The New York Times zeroed in on his extraordinary voting record as a principled, moderate Republican often voting at odds with the Hard-Right within his own party. The Times also devoted a portion of its coverage to his leadership of Corning, Inc., a technology company that has changed lives for generations manufacturing railroad signals, light bulbs, Pyrex, television tubes, optical fiber, LDC televisions, ceramic particulate filters, and Gorilla Glass (the touch glass for iPhones). The Washington Post painted a broader picture of the man, acknowledging that he was blessed to come from a family with resources and a mindset that produced several generations of male public servants. The Boston Globe went even further, showcasing Amo’s deep commitment to his family, his humility and kindness, and his love of the Episcopal church.
I think what’s missing from these statements, however, is an appreciation for how unusual all Amo’s accomplishments are when one considers that they were achieved by rejecting the macho male code that dominates our culture. He was a tough, fierce competitor, but he did not view life as a zero-sum, winner-take-all game that required the use of force, power, or naked aggression to succeed. He was much more a connector and collaborator. He cared less about status and power; he was only interested in results and impact. Most importantly, he would never seek personal gain at the expense of, or by belittling others.

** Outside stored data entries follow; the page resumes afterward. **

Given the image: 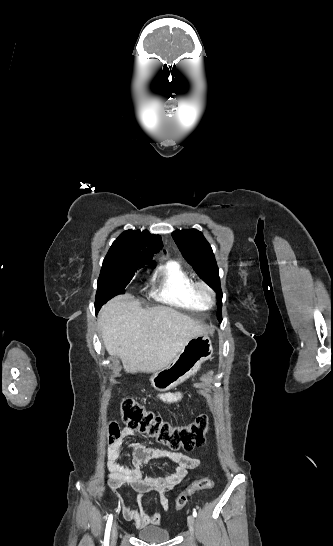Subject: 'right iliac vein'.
<instances>
[{
  "instance_id": "right-iliac-vein-1",
  "label": "right iliac vein",
  "mask_w": 333,
  "mask_h": 546,
  "mask_svg": "<svg viewBox=\"0 0 333 546\" xmlns=\"http://www.w3.org/2000/svg\"><path fill=\"white\" fill-rule=\"evenodd\" d=\"M117 535H118L117 526L114 523L113 526H112V530H111V538H110L111 545H113L116 542Z\"/></svg>"
}]
</instances>
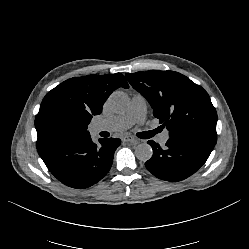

In retrospect, it seems to me that he was an early model of the 21st Century Male.
Though he was a man who occupied an elevated place in a patriarchal family, he had a deep respect for women, so much so that I perceived him to be their champion in the workplace. I believe that the source of his respect is exactly what is missing in his obituaries: how much he understood that his world-view was also shaped by the extraordinary women in his family who stood equal with its men.
His “cousin” Kit Houghton Hepburn co-founded American Birth Control League, a predecessor to Planned Parenthood. She was also a suffragette who was president of the Connecticut Woman Suffrage Association, which eventually became the League of Women Voters. Later in life, she was an active member of the National Women’s Party. Kit’s daughter, Katharine, won four Academy Awards while portraying a series of strong, independent, working women that influenced an entire generation of feminists. Cousin Alice Tully was a cultural force in New York City. Both his first wife and second wife were active in the arts, too. All these women and others had such a profound influence on Amo that he commissioned a biography “The Women of Corning: The Untold Story” before getting around to putting his own notes in order. In addition, not only did he advance the work of women family members, but was also a great supporter of Hillary Clinton and Anna-Deavere Smith.
In this way, Amo demonstrated for all the men of the family the need to put the women in our lives first, modeling behavior that men today take for granted.
His final years were spent fully engaged on all fields of action, including deepening his devotion to the oppressed, seeking social justice and pursuing spiritual growth. Because of his interest in Africa, he counted among his acquaintances Bishop Desmond Tutu and Nelson Mandela. Another of his good friends was John Lewis.
Amo and I went on retreat on many occasions during which the conversation (even when we were supposed to remain silent) was how to change the world, lift up the needy. Ever the CEO, he would start drilling me on my social enterprise projects when I came to visit him in Corning during his final months, making sure that I had my eye on the ball, and offering his help to the end.
What emerges from this broader, up-close-and-personal view of Amo Houghton is the picture of a man for our times, born a generation too early. I mourn his loss, both for myself, and our nation.